Each line of the data below should be restated exactly, with images left out.

> Provided entries:
╭──

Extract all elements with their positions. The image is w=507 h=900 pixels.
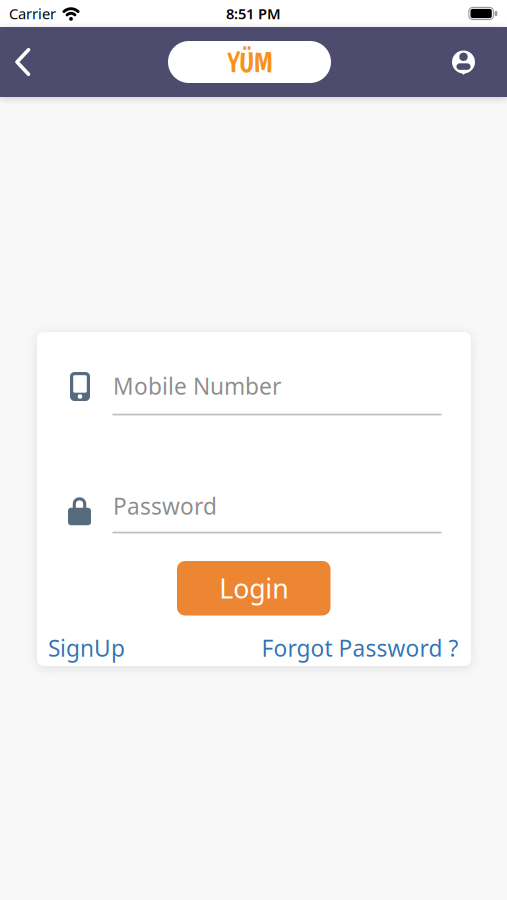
button[interactable]: SignUp	[48, 633, 125, 663]
staticText: Carrier	[9, 4, 56, 23]
staticText: YÜM	[227, 45, 272, 79]
staticText: Mobile Number	[113, 371, 281, 401]
button[interactable]: YUM Home	[172, 41, 335, 83]
button[interactable]: Forgot Password ?	[262, 633, 458, 663]
button[interactable]: Login	[177, 561, 330, 616]
staticText: 8:51 PM	[226, 4, 281, 23]
staticText: SignUp	[48, 633, 125, 663]
staticText: Login	[219, 570, 288, 606]
button[interactable]: Account	[442, 40, 507, 84]
button[interactable]: Back	[0, 40, 38, 84]
staticText: Forgot Password ?	[262, 633, 458, 663]
staticText: Password	[113, 491, 217, 521]
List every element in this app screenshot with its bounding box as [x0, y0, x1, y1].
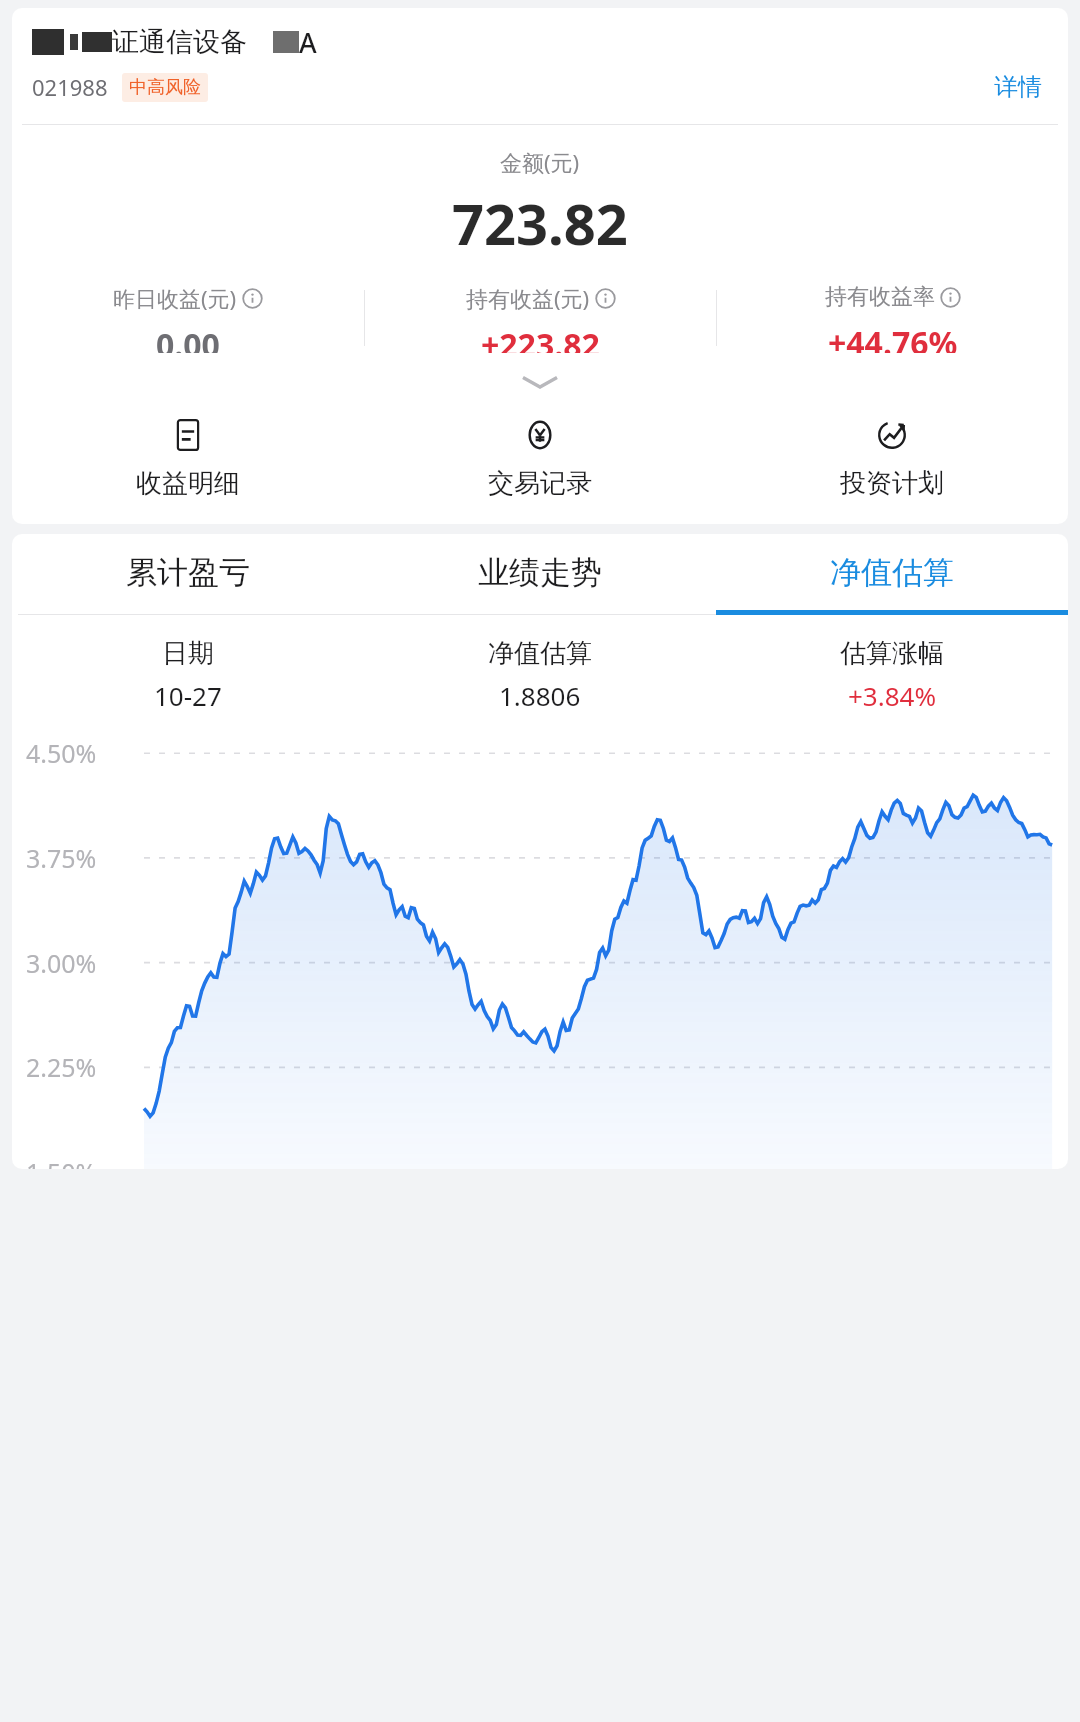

╰──

> Your solution:
Extract all elements with their positions. The image is w=507 h=900 pixels.
button[interactable]: SignUp	[48, 633, 125, 663]
staticText: Carrier	[9, 4, 56, 23]
staticText: YÜM	[227, 45, 272, 79]
staticText: Mobile Number	[113, 371, 281, 401]
button[interactable]: YUM Home	[172, 41, 335, 83]
button[interactable]: Forgot Password ?	[262, 633, 458, 663]
button[interactable]: Login	[177, 561, 330, 616]
staticText: 8:51 PM	[226, 4, 281, 23]
staticText: SignUp	[48, 633, 125, 663]
staticText: Login	[219, 570, 288, 606]
button[interactable]: Account	[442, 40, 507, 84]
button[interactable]: Back	[0, 40, 38, 84]
staticText: Forgot Password ?	[262, 633, 458, 663]
staticText: Password	[113, 491, 217, 521]
List every element in this app screenshot with its bounding box as [x0, y0, x1, y1].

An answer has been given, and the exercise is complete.